* Requirement
Pictures are to be omitted; everything else in the data must be transcribed exactly.

* The records
● ● ● ● ●

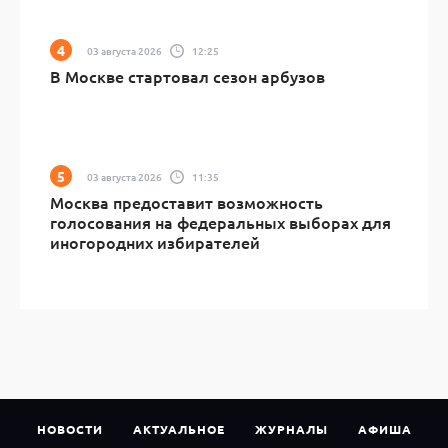
03 августа 2026
12:25
В Москве стартовал сезон арбузов
03 августа 2026
11:35
Москва предоставит возможность
голосования на федеральных выборах для
иногородних избирателей
НОВОСТИ
АКТУАЛЬНОЕ
ЖУРНАЛЫ
АФИША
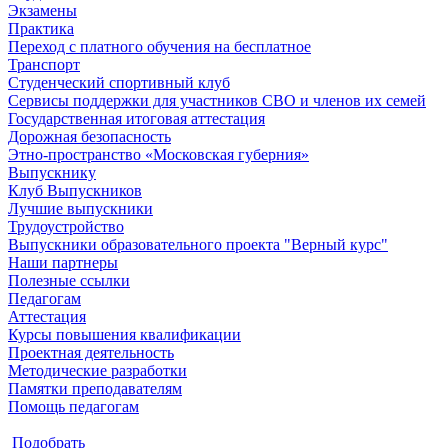
Экзамены
Практика
Переход с платного обучения на бесплатное
Транспорт
Студенческий спортивный клуб
Сервисы поддержки для участников СВО и членов их семей
Государственная итоговая аттестация
Дорожная безопасность
Этно-пространство «Московская губерния»
Выпускнику
Клуб Выпускников
Лучшие выпускники
Трудоустройство
Выпускники образовательного проекта "Верный курс"
Наши партнеры
Полезные ссылки
Педагогам
Аттестация
Курсы повышения квалификации
Проектная деятельность
Методические разработки
Памятки преподавателям
Помощь педагогам
Подобрать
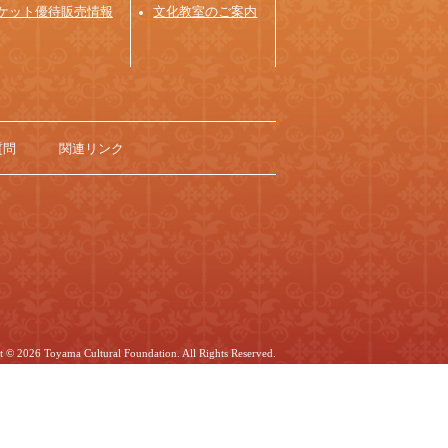
ケット優待販売情報
文化教室のご案内
質問
関連リンク
ht ©
2026 Toyama Cultural Foundation. All Rights Reserved.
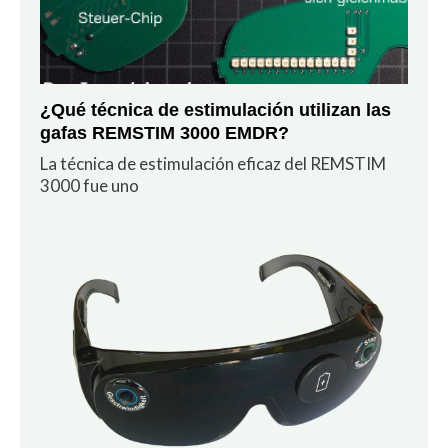
¿Qué técnica de estimulación utilizan las
gafas REMSTIM 3000 EMDR?
La técnica de estimulación eficaz del REMSTIM
3000 fue uno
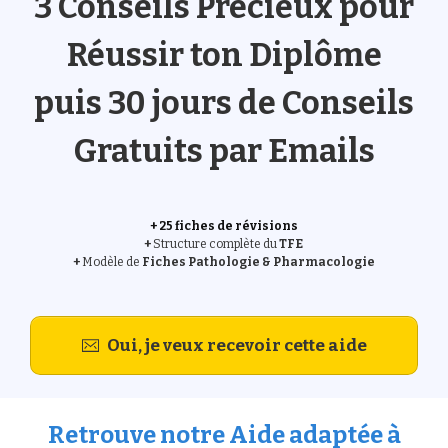
3 Conseils Précieux
pour
Réussir ton Diplôme
puis
30 jours de Conseils
Gratuits
par Emails
+ 25 fiches de révisions
+
Structure complète du
TFE
+
Modèle de
Fiches Pathologie & Pharmacologie
Oui, je veux recevoir cette aide
Retrouve notre Aide adaptée à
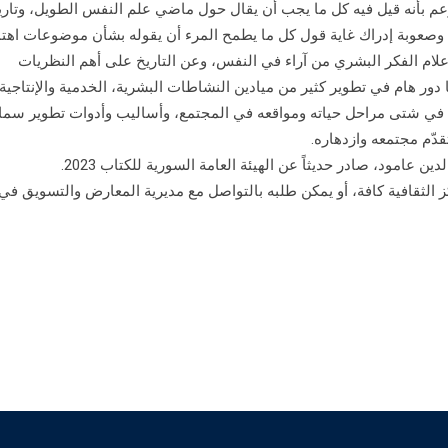
زعم بأنه قيل فيه كل ما يجب أن يقال حول ماضي علم النفس الطويل، وتاري
، وصعوبة إدراك غاية قول كل ما يطمح المرء أن يقوله بشأن موضوعات اهتم
لام الفكر البشري من آراء في النفس، وعن التاريخ على أهم النظريات
دور هام في تطوير كثير من ميادين النشاطات البشرية، الخدمية والإنتاجية،
 في شتى مراحل حياته ومواقعه في المجتمع، وأساليب وأدوات تطوير سم
ّم مجتمعه وازدهاره.
ن عامود، صادر حديثاً عن الهيئة العامة السورية للكتاب 2023.
اط البيع في المراكز الثقافية كافة، أو يمكن طلبه بالتواصل مع مديرية المعارض والتسويق في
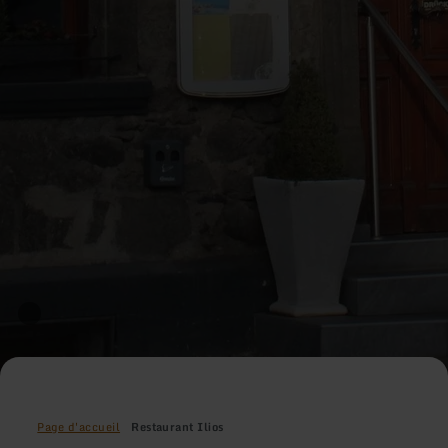
Page d'accueil
Restaurant Ilios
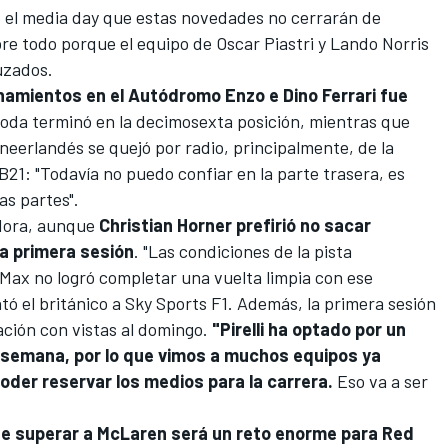
e el media day que estas novedades no cerrarán de
bre todo porque el equipo de
Oscar Piastri
y
Lando Norris
uzados.
namientos en el Autódromo Enzo e Dino Ferrari fue
noda
terminó en la decimosexta posición, mientras que
neerlandés se quejó por radio, principalmente, de la
RB21: "Todavía no puedo confiar en la parte trasera, es
as partes".
dora, aunque
Christian Horner prefirió no sacar
a primera sesión
. "Las condiciones de la pista
, Max no logró completar una vuelta limpia con ese
ó el británico a Sky Sports F1. Además, la primera sesión
ación con vistas al domingo.
"Pirelli ha optado por un
semana, por lo que vimos a muchos equipos ya
poder reservar los medios para la carrera.
Eso va a ser
e superar a McLaren será un reto enorme para Red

● ● ● ● ●

* Result of the task
03 августа 2026
12:25
В Москве стартовал сезон арбузов
03 августа 2026
11:35
Москва предоставит возможность
голосования на федеральных выборах для
иногородних избирателей
НОВОСТИ
АКТУАЛЬНОЕ
ЖУРНАЛЫ
АФИША
Экзамены
Практика
Переход с платного обучения на бесплатное
Транспорт
Студенческий спортивный клуб
Сервисы поддержки для участников СВО и членов их семей
Государственная итоговая аттестация
Дорожная безопасность
Этно-пространство «Московская губерния»
Выпускнику
Клуб Выпускников
Лучшие выпускники
Трудоустройство
Выпускники образовательного проекта "Верный курс"
Наши партнеры
Полезные ссылки
Педагогам
Аттестация
Курсы повышения квалификации
Проектная деятельность
Методические разработки
Памятки преподавателям
Помощь педагогам
Подобрать
ケット優待販売情報
文化教室のご案内
質問
関連リンク
ht ©
2026 Toyama Cultural Foundation. All Rights Reserved.
¿Qué técnica de estimulación utilizan las
gafas REMSTIM 3000 EMDR?
La técnica de estimulación eficaz del REMSTIM
3000 fue uno
3 Conseils Précieux
pour
Réussir ton Diplôme
puis
30 jours de Conseils
Gratuits
par Emails
+ 25 fiches de révisions
+
Structure complète du
TFE
+
Modèle de
Fiches Pathologie & Pharmacologie
Oui, je veux recevoir cette aide
Retrouve notre Aide adaptée à
زعم بأنه قيل فيه كل ما يجب أن يقال حول ماضي علم النفس الطويل، وتاري
، وصعوبة إدراك غاية قول كل ما يطمح المرء أن يقوله بشأن موضوعات اهتم
لام الفكر البشري من آراء في النفس، وعن التاريخ على أهم النظريات
دور هام في تطوير كثير من ميادين النشاطات البشرية، الخدمية والإنتاجية،
 في شتى مراحل حياته ومواقعه في المجتمع، وأساليب وأدوات تطوير سم
ّم مجتمعه وازدهاره.
ن عامود، صادر حديثاً عن الهيئة العامة السورية للكتاب 2023.
اط البيع في المراكز الثقافية كافة، أو يمكن طلبه بالتواصل مع مديرية المعارض والتسويق في
Page d'accueil
Restaurant Ilios
e el media day que estas novedades no cerrarán de
bre todo porque el equipo de
Oscar Piastri
y
Lando Norris
uzados.
namientos en el Autódromo Enzo e Dino Ferrari fue
noda
terminó en la decimosexta posición, mientras que
neerlandés se quejó por radio, principalmente, de la
RB21: "Todavía no puedo confiar en la parte trasera, es
as partes".
dora, aunque
Christian Horner prefirió no sacar
a primera sesión
. "Las condiciones de la pista
, Max no logró completar una vuelta limpia con ese
ó el británico a Sky Sports F1. Además, la primera sesión
ación con vistas al domingo.
"Pirelli ha optado por un
semana, por lo que vimos a muchos equipos ya
poder reservar los medios para la carrera.
Eso va a ser
e superar a McLaren será un reto enorme para Red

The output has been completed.